Sharon April 23rd, 2009
My friend, Kathy Harrison, said something that really struck me while we were talking the other day, and I asked her to write about it, so I could share it properly with all of you. As the financial situation gets more dire, as we face more and more people suffering from state budget cuts, the loss of their pensions, the crashing of major industries, what we do have left matters more. Kathy quotes a story told by Warren Buffet, and then muses on her own experience,
A woman by the name of Belle Eisenberg, who recently passed away, lost her entire family in Auschwitz. She was the only one to make it out. She told Mr. Buffet that every time she met someone she asked herself whether this was the type of person who would hide her from the Nazis. He said that if you had a dozen people in your life who would hide you and you them then you lived a pretty successful life. Mr. Buffet said that he knew billionaires whose own children would not hide them….
Some weeks we are on the recieving end of the favors. We have eaten countless meals prepared by others when I was ill. We have planted adopted seedlings and worn hand-me-down clothing. Our children have been minded by friends as have our animals and our plants. We have been picked up from airports and driven lent cars. Our life is a series of good deeds done by people who probably found it inconvenient but did it anyway.
This economic mess is a terrible thing for many families but when I look for the silver lining to a grim cloud it comes from the world getting smaller. Small makes it easier to hold hands with each other.
This, of course, is a very high standard of relationships – and yet, it is also, I think, a useful way of thinking about the depths of our relationships. Ask yourself who you would risk your life for, who you would take in in very difficult times, who you would speak up for, who you would make sacrifices for. Odds are good that some of those people are the ones who would do it for you. The stakes of community really are not that low, and community should never be last on our planning list.
I’ve recently been thinking about relationships as well – last fall, my youngest sister and brother in law came to visit. Now I adore my wonderful brother in law, but while my sister and I are quite close, and talk regularly, I sometimes feel like Billy and I go long stretches without connecting, and miss him - he works long hours, and so she and I chat on the phone or she comes out to visit without him, and often, when we do see him, it is at large family gatherings, rather than intimately. This was a rare occasion when my husband and I got to spend some real time with Billy, which was wonderful.
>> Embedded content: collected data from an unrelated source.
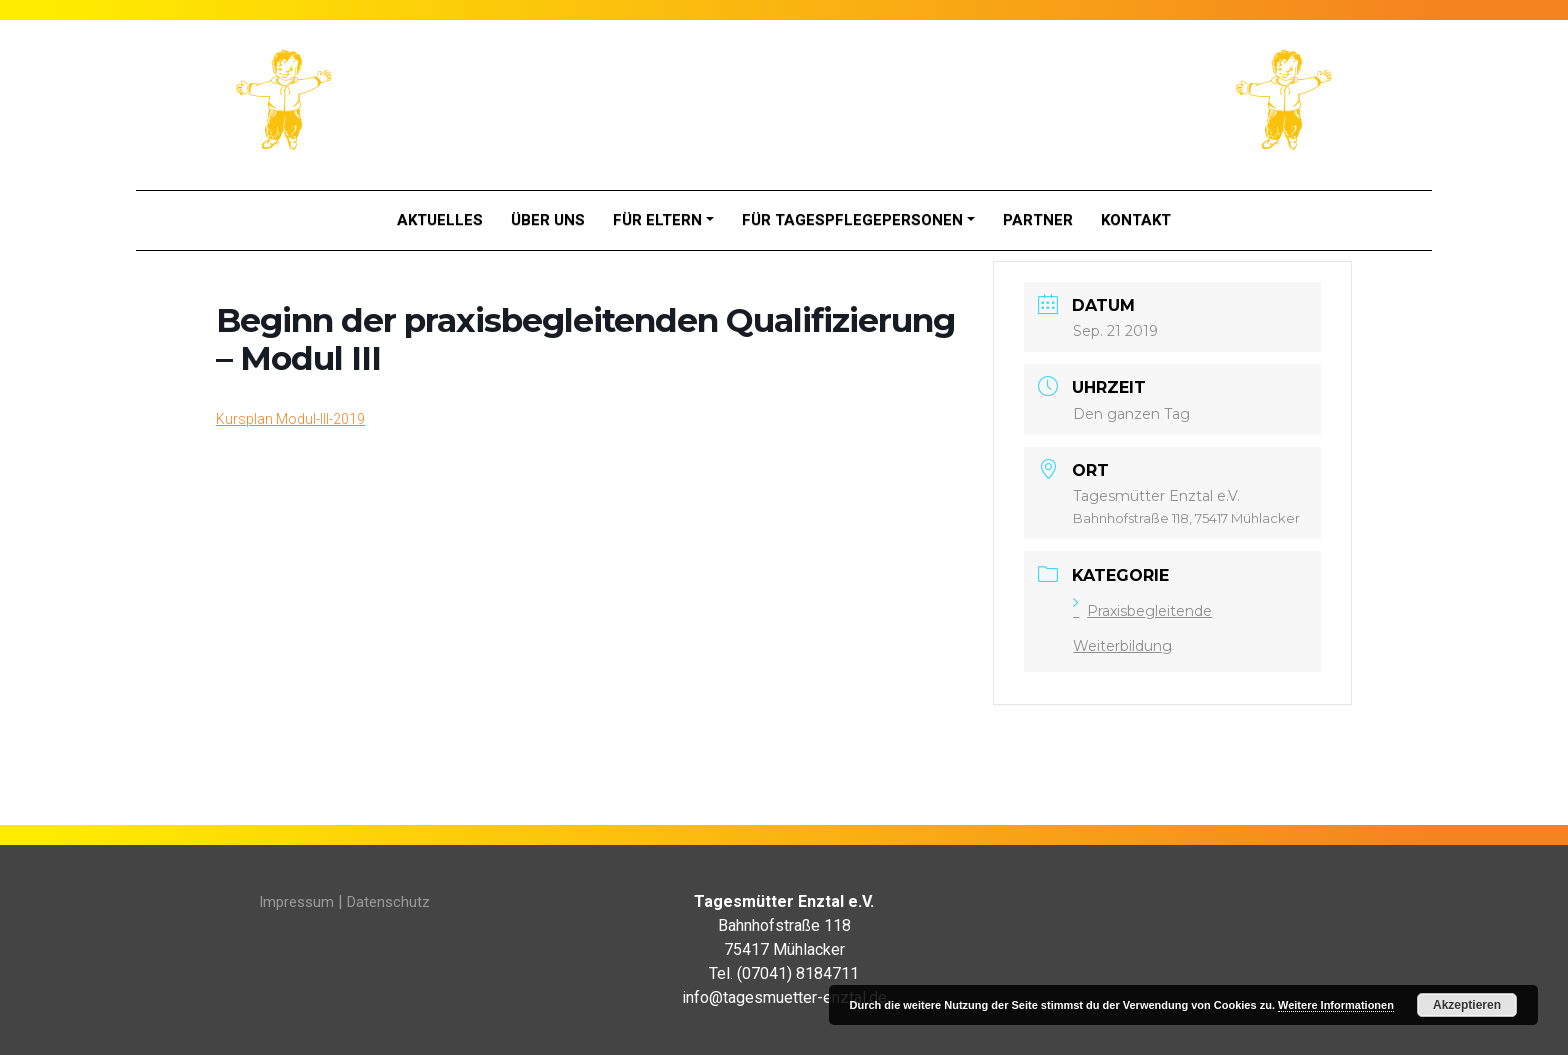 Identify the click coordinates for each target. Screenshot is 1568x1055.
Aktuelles (440, 220)
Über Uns (548, 220)
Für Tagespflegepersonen (852, 220)
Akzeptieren (1467, 1005)
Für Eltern (657, 220)
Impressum (296, 902)
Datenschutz (388, 902)
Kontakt (1136, 220)
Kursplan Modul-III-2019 (290, 419)
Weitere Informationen (1336, 1005)
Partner (1038, 220) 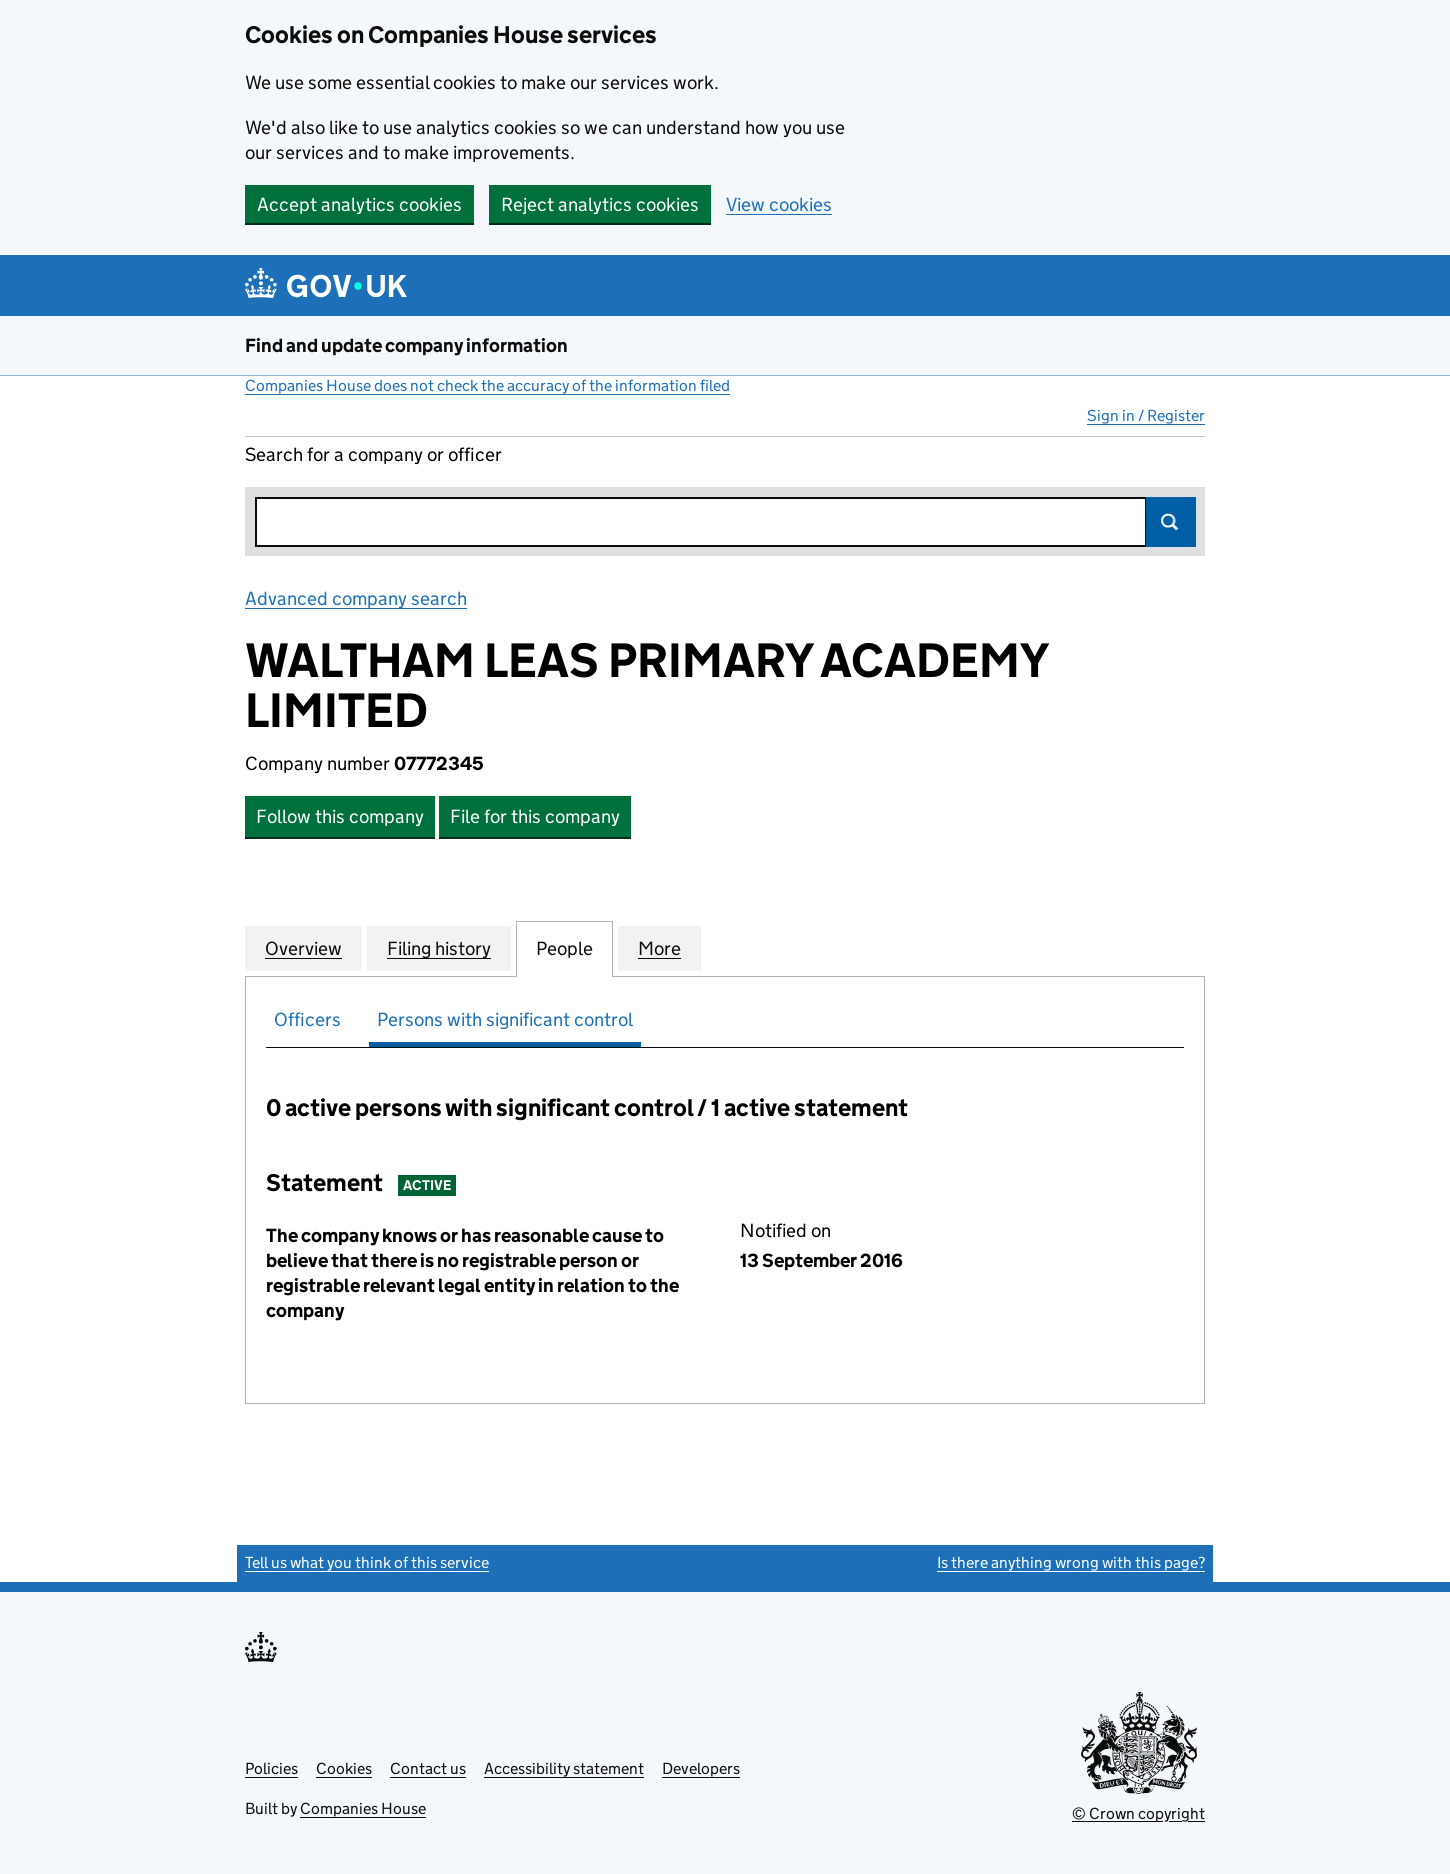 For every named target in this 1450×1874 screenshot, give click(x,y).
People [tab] (564, 948)
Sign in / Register (1146, 415)
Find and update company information (406, 345)
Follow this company (340, 816)
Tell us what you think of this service (367, 1562)
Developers (701, 1768)
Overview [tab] (303, 948)
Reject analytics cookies (600, 204)
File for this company (535, 816)
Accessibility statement (564, 1768)
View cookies (779, 204)
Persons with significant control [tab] (505, 1019)
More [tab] (659, 948)
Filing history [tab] (439, 948)
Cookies (344, 1768)
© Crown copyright (1138, 1813)
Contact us (428, 1768)
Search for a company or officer (373, 454)
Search (1171, 522)
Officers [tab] (307, 1019)
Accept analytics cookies (359, 204)
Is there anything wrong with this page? (1071, 1562)
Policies (271, 1768)
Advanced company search (356, 598)
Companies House (363, 1808)
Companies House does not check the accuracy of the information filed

Our dining room roof leaks quite badly, and because we are in an extended conflict with the company that supposedly fixed the roof, but didn’t, we’ve been advised we can’t actually fix it ourselves without losing leverage in our ongoing process of resolution. On the autumn weekend they visited, we had torrential, icy rain that night, and, not unexpectedly, our dining room roof was leaking horribly. We’d just gotten the kids to bed, and were sitting around drinking beer and talking, when Billy turned to me, and asked whether we’d like him to go up on the roof and replace the tarp that was now failing to keep out the leaks.
And I was struck by this – how many people in your life will go up on the roof on a cold night in the pouring rain simply because they want to help? It isn’t quite as dramatic as asking “would these people hide me from the Nazis” but it isn’t too far off, either – in both cases, the question is this – is the relationship deep enough to endure difficulty, cost, strain – and is the faith in the relationship sufficient to endure periods where reciprocity may not be possible?
Now people have these relationships for different reasons. Even though Billy and I don’t spend a ton of time together, I’m family, and both of us have a strong commitment to family. Our friendship is real, but not deep enough to explain this – but the ties of marriage and blood are. But I have other relatives who would never think to do the same. Family can be the origin, but it isn’t always.
I have friends who I know would go up on the roof, would hide me from the Nazis, based on relationships we’ve had for years, people I would trust with my life, and who are as important to me as my family. I sometimes struggle with the choice to live so far away from my parents and sisters – but the thing that keeps me here is that we’ve managed to build communities and relationships that are just as strong as the familial ones in many ways. I feel very lucky and blessed to have such friends.
And there are a few people who would do these things not because they love me, or because I love them, but because it is the right thing to do. There are those people who hid others from the Nazis not based on intense personal relationships, but because they felt it was right – people who show up to help out the neighbors even if they don’t personally like them, or know them very well, who are there with a helping hand. Sometimes those people become your friends, your intimate circle. And sometimes they never do – sometimes all you will ever be to one another are members of the same community, but that’s enough.
I hope, of course, that none of us ever need to be hidden. But it is a fair likelihood that all of us will need help from someone at some point. It is a fair likelihood that all of us will haev the opportunity to extend help to one another. And every time we do this, we create something. It isn’t always the same thing – not every relationship extends as deeply as the ones Harrison talks about. Some things will go as far as the roof, but not as far as hiding you, or vice versa. Some people will be able to offer different things.
But it is worth thinking of these moments of exigency when we truly rely on one another when we inventory what we have in our lives. I often talk about acquiring or making things that we might need – but this, I think, is the one thing we all most need to make – those ties, deeper than ordinary ones, on which we can trust and wholly rely.